E_Mean <- sum(Mean$Mean * Mean$probability) #or simply sum(Mean$Outcome)
E_Variance <- sum(Variance$Variance * Variance$probability) #or simple sum(Variance$Outcome)
E_Mean
## [1] 3.5
E_Variance
## [1] 1.458333
The results show that the expected mean from the sample is exactly equal to the population mean. This shows that the mean from the sample is an unbiased estimator since the expected mean does not differ from the population mean. However, the variance(s) are not equal. This means that any variance that the researcher calculate from the sample is a biased estimator of the population variance.

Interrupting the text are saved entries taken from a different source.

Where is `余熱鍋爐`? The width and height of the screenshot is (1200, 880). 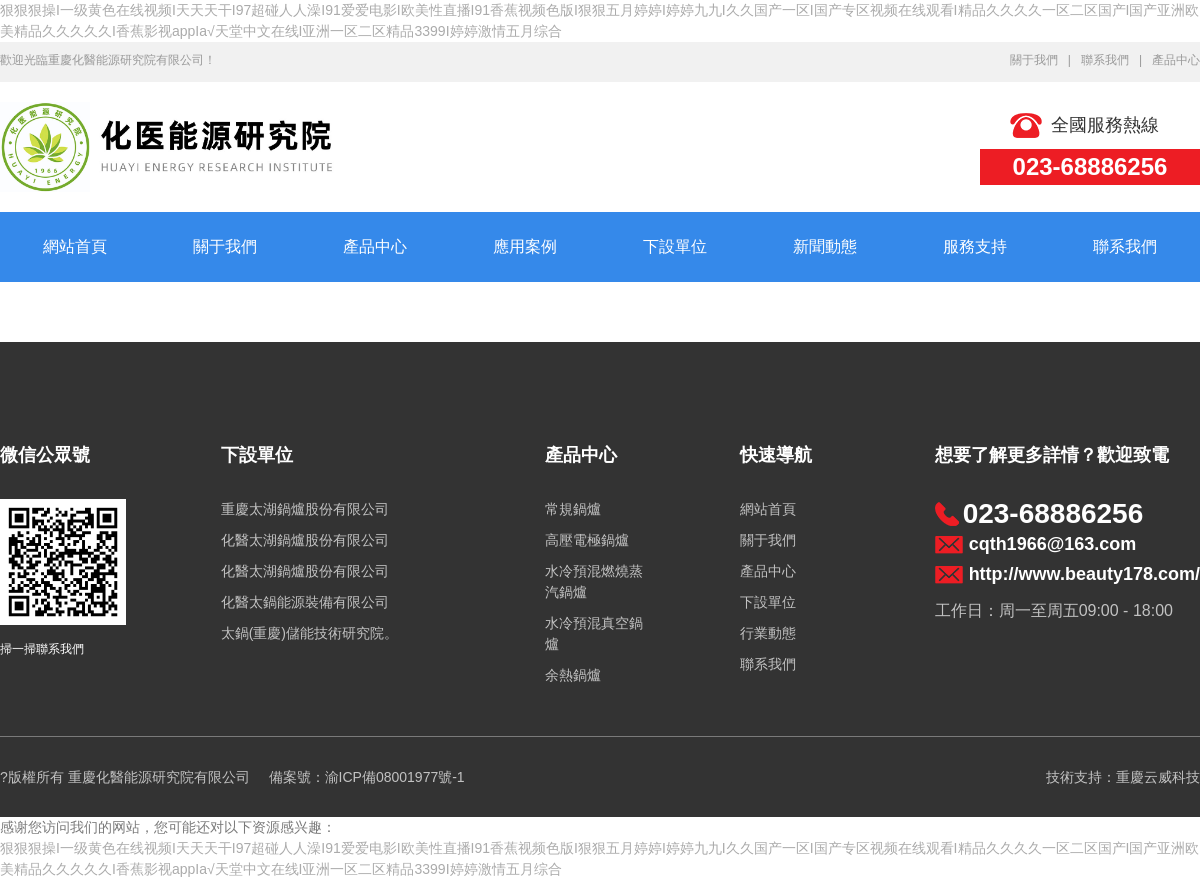 余熱鍋爐 is located at coordinates (573, 675).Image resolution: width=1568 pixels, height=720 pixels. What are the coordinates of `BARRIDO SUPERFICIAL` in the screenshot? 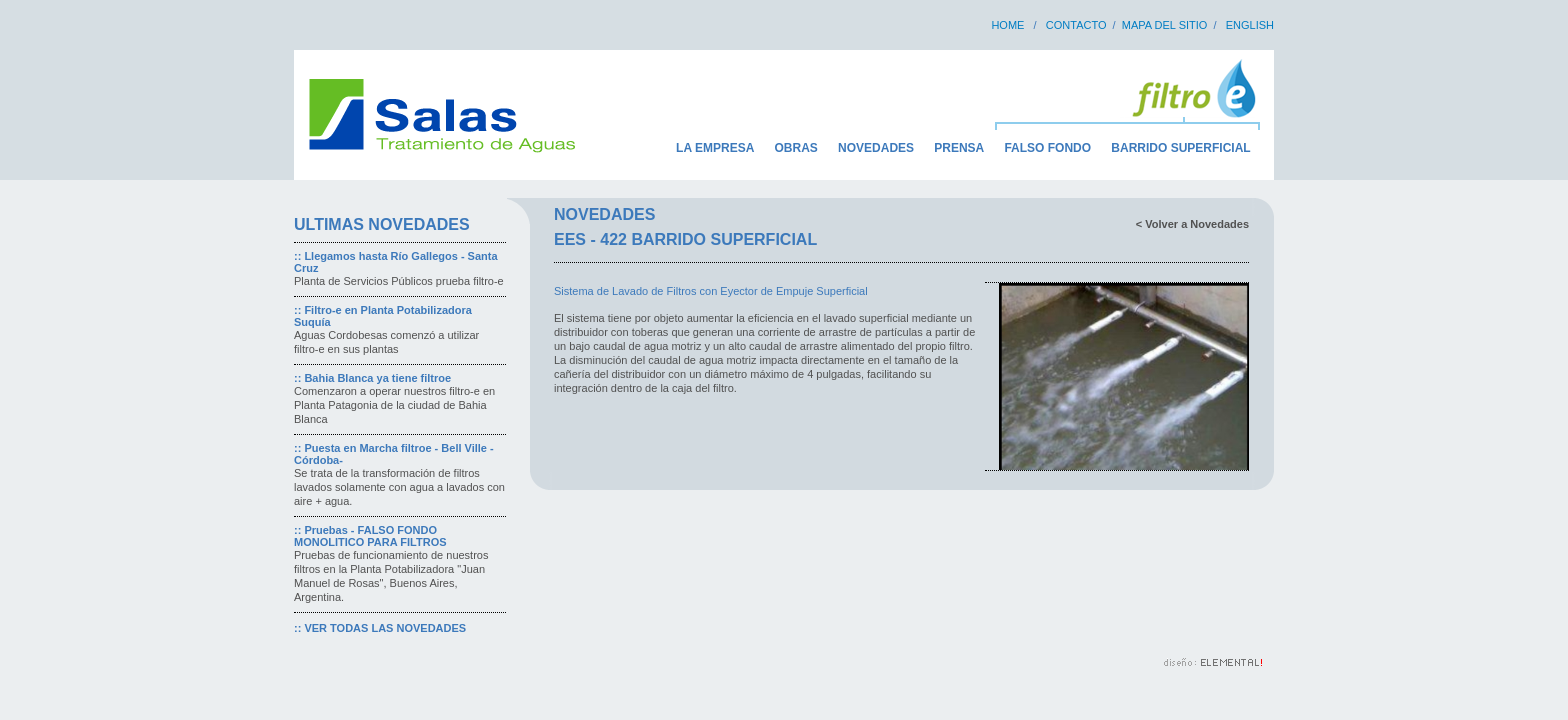 It's located at (1180, 148). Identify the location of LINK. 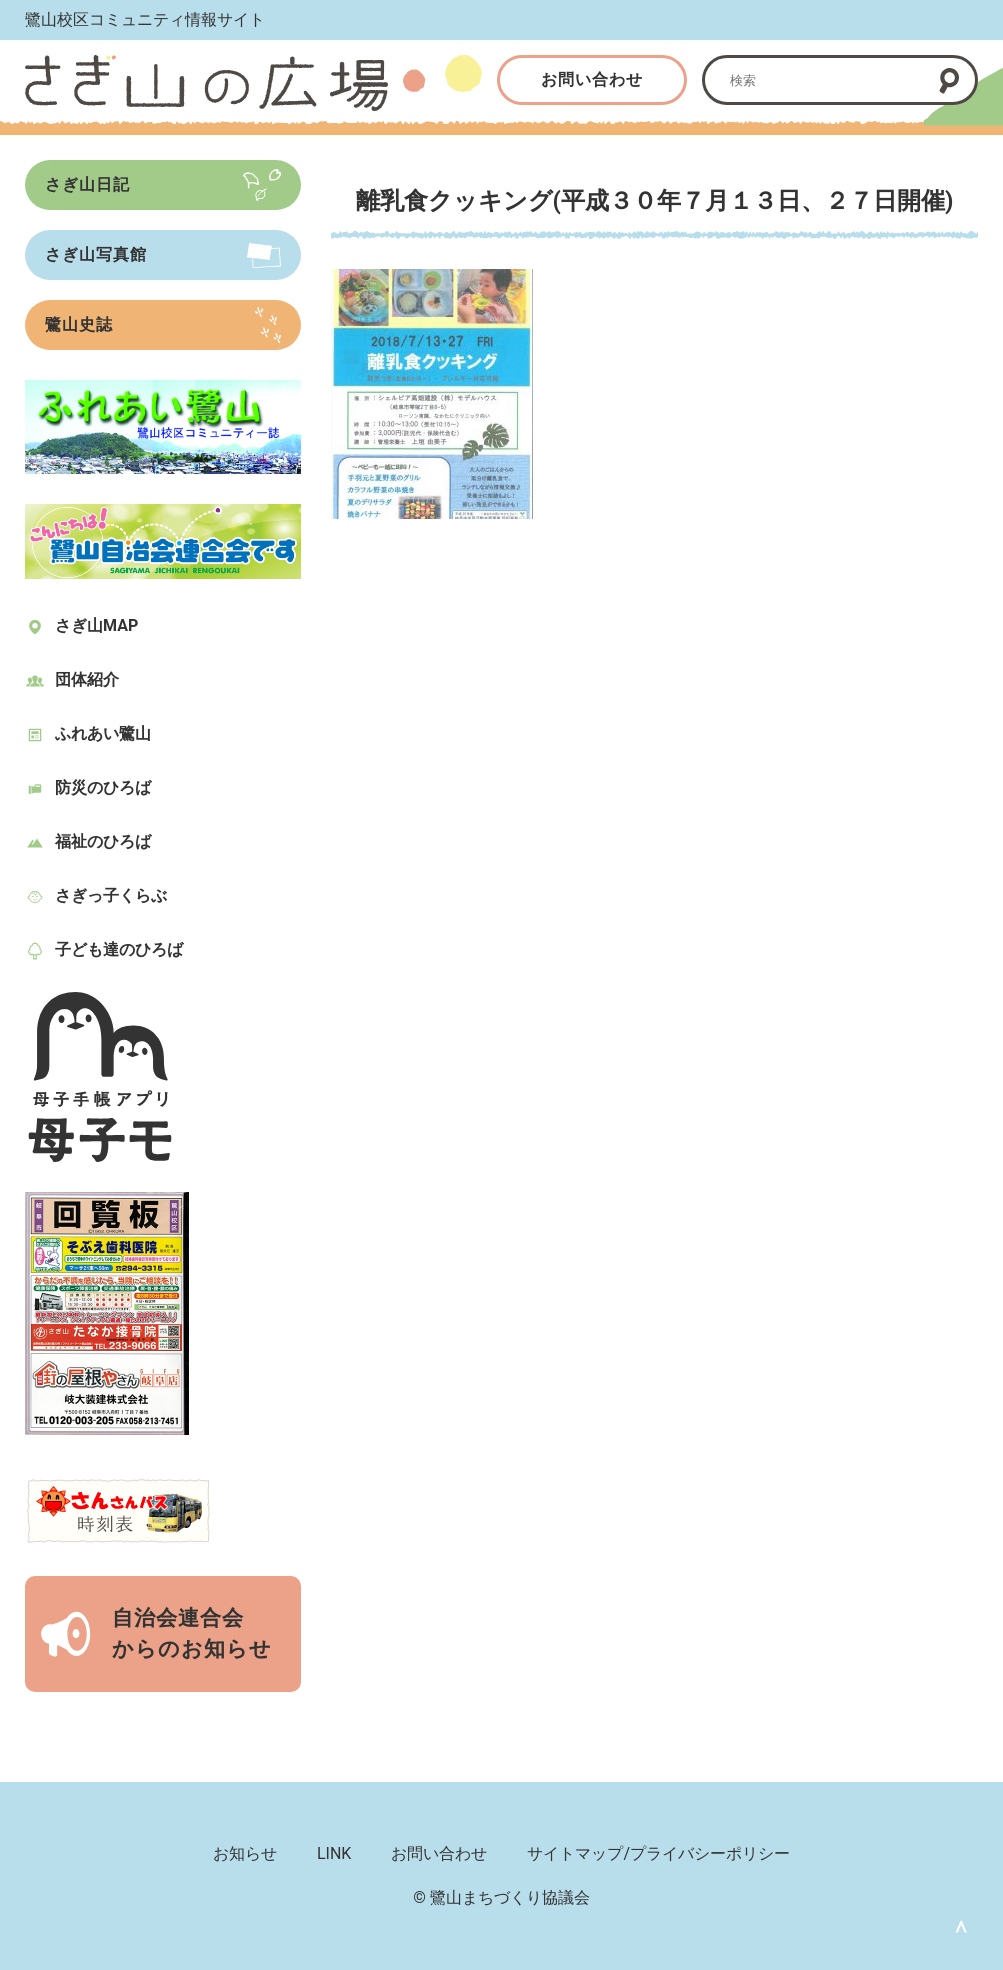
(334, 1853).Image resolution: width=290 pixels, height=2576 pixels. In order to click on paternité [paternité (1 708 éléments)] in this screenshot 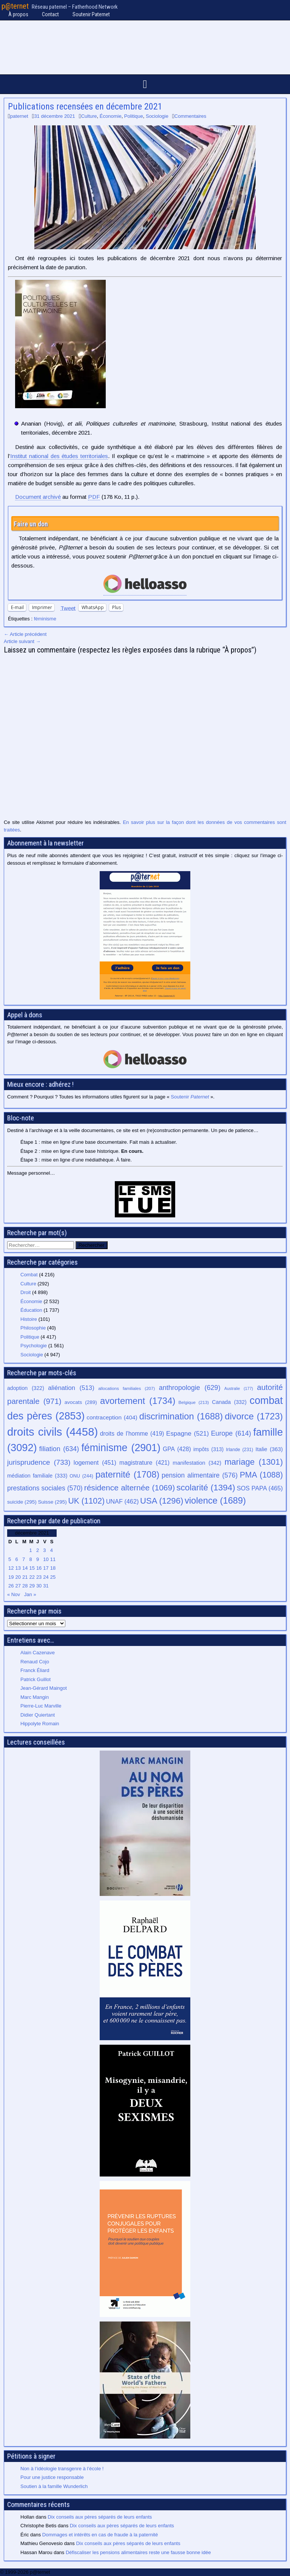, I will do `click(128, 1474)`. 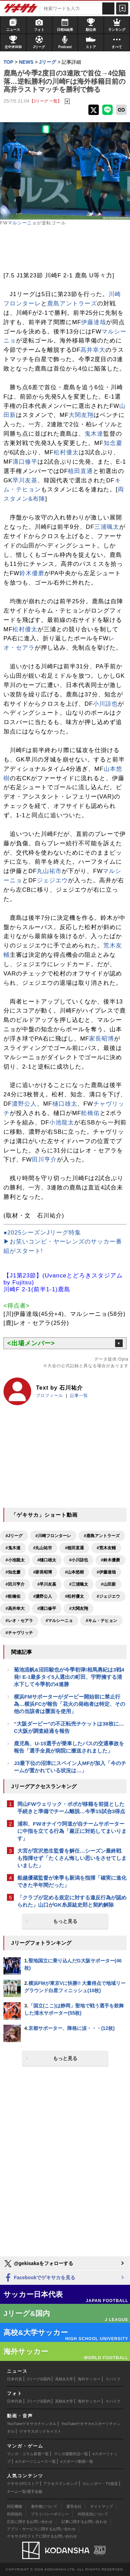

(It is possible, however, to modify the variance calculation to obtain an unbiased estimator. As a result, sample variance formula differs from population variance)
While not every sample mean is always equal to the population mean, it is nonetheless unbiased.An unbiased estimator signify that such estimator is a sensible method of estimating the population parameters from the sample.
One thing the data does show is that the sample mean equal to the population mean has the highest probability of occurrence.Increasing the sample size will increase the probability further. This is an indication of a good estimator.